§ Requirement
Look through the listing and locate every line containing the word "category"; copy those lines.

§ Records for this task

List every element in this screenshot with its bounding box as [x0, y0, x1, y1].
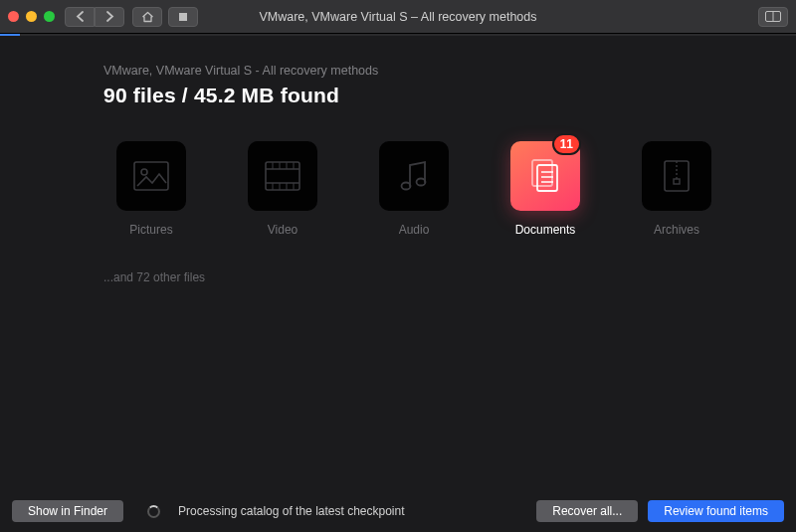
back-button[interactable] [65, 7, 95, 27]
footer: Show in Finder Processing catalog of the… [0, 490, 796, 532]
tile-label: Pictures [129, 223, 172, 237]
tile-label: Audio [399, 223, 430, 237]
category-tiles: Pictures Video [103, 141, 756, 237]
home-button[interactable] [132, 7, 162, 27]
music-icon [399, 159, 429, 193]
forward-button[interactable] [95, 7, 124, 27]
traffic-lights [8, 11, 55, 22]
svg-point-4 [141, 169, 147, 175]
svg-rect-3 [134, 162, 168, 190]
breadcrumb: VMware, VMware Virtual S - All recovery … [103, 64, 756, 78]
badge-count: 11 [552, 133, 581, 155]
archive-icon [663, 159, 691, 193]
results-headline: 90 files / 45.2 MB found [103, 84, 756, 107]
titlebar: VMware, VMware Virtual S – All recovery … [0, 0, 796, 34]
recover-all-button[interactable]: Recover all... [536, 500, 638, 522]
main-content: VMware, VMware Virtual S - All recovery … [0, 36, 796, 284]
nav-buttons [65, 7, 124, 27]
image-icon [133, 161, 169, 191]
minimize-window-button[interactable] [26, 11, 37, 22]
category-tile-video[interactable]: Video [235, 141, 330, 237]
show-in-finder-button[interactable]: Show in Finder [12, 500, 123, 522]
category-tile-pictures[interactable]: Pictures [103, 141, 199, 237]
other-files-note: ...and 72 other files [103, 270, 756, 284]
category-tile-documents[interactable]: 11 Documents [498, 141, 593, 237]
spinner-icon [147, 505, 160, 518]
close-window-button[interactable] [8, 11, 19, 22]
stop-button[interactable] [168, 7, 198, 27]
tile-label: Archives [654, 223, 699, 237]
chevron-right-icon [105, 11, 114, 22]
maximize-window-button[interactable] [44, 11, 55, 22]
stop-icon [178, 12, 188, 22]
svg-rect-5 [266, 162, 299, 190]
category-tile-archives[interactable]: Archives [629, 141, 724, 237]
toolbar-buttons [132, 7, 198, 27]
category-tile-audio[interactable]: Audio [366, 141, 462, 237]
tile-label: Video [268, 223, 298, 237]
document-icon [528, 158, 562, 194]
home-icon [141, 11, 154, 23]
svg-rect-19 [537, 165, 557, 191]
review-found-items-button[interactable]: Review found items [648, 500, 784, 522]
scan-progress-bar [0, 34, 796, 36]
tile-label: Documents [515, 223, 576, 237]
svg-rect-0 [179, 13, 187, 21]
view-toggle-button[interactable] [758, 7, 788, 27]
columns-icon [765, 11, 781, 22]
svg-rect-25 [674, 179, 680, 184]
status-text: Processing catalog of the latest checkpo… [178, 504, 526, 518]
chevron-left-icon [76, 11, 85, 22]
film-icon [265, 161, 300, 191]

§ Exercise response
category-tiles: Pictures Video [103, 141, 756, 237]
category-tile-video[interactable]: Video [235, 141, 330, 237]
category-tile-pictures[interactable]: Pictures [103, 141, 199, 237]
category-tile-documents[interactable]: 11 Documents [498, 141, 593, 237]
category-tile-archives[interactable]: Archives [629, 141, 724, 237]
category-tile-audio[interactable]: Audio [366, 141, 462, 237]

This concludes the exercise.